In a non-precedential opinion, the U.S Court of Appeals for the Federal Circuit recently held that there is no longer a presumption of irreparable harm “based just on proof of infringement” of a valid, enforceable patent. Although the holding is not binding, it provides insight into the Federal Circuit’s view on whether the Supreme Court’s 2006 decision in eBay v. MercExchange eliminated the traditional presumption of irreparable harm. Automated Merchandising Systems, Inc. v. Crane Co., Case No. 09-1158 (Fed. Cir., Dec. 16, 2009) (Michel, J.).

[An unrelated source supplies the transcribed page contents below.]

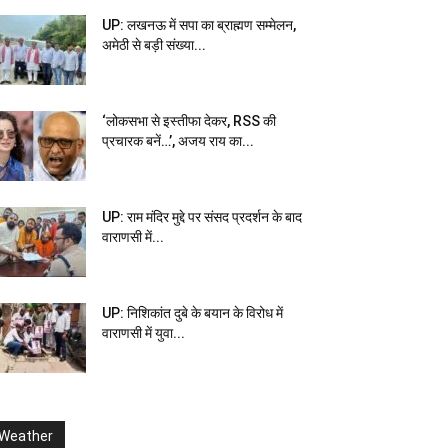
UP: लखनऊ में सपा का ब्राह्मण सम्मेलन,
अमेठी से बड़ी संख्या...
‘लोकसभा से इस्तीफा देकर, RSS की
प्रचारक बनें…’, अजय राय का...
UP: राम मंदिर मुद्दे पर संसद प्रदर्शन के बाद
वाराणसी में...
UP: निशिकांत दुबे के बयान के विरोध में
वाराणसी में युवा...
Weather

Plaintiff Automated Merchandising Systems (AMS) sued defendant Crane for infringement of various patents related to vending machine optical detection technology. In the U.S. District Court for the Northern District of West Virginia, AMS moved for a preliminary injunction, arguing that Crane’s sales of infringing products were depriving AMS of market share and that AMS would likely go out of business before litigation could conclude if the court did not enjoin Crane’s activities. The district court granted the motion, holding that AMS’s minimal evidentiary showings of lost revenue, lost market share and price erosion were sufficient to support a finding of irreparable harm, which is one requirement of issuing a preliminary injunction. In finding AMS’s evidentiary showings sufficient, the district court held that, due to the presumption of irreparable harm from patent infringement, the burden was on defendant Crane to show that any harm was finite, calculable and compensable. After the district court held that Crane failed to meet this burden, Crane appealed the district court’s ruling.

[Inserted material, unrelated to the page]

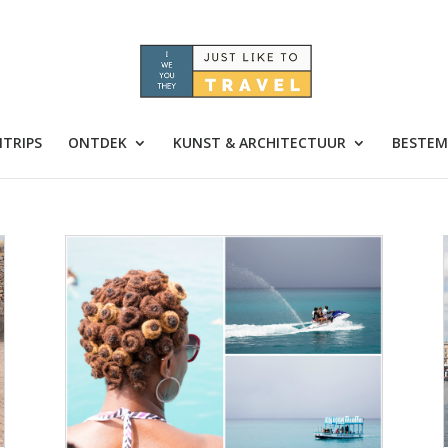
TRIPS
ONTDEK
KUNST & ARCHITECTUUR
BESTEM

The Federal Circuit reversed, holding that in eBay, the Supreme Court discarded the presumption of irreparable harm based just on proof of infringement and, thus, that the basis for the district court’s preliminary injunction was unsound. The Court stated that, pursuant to eBay, the burden is now on the patentee to prove irreparable harm by demonstrating that its potential losses cannot be compensated by monetary damages. Here, AMS had introduced some evidence regarding lost sales, but the Court stated that lost sales are always compensable through damages and cannot alone support a finding of irreparable harm. AMS also presented evidence showing that, soon after Crane introduced its allegedly infringing products, one of AMS’s dealers asked AMS to no longer list it as a distributor. Finally, AMS suggested that Crane’s activities would lead to price erosion, but presented no evidence on this issue. The Court held that plaintiff AMS did not meet its evidentiary burden with these sparse showings and therefore vacated the district court’s grant of a preliminary injunction because AMS did not prove irreparable harm.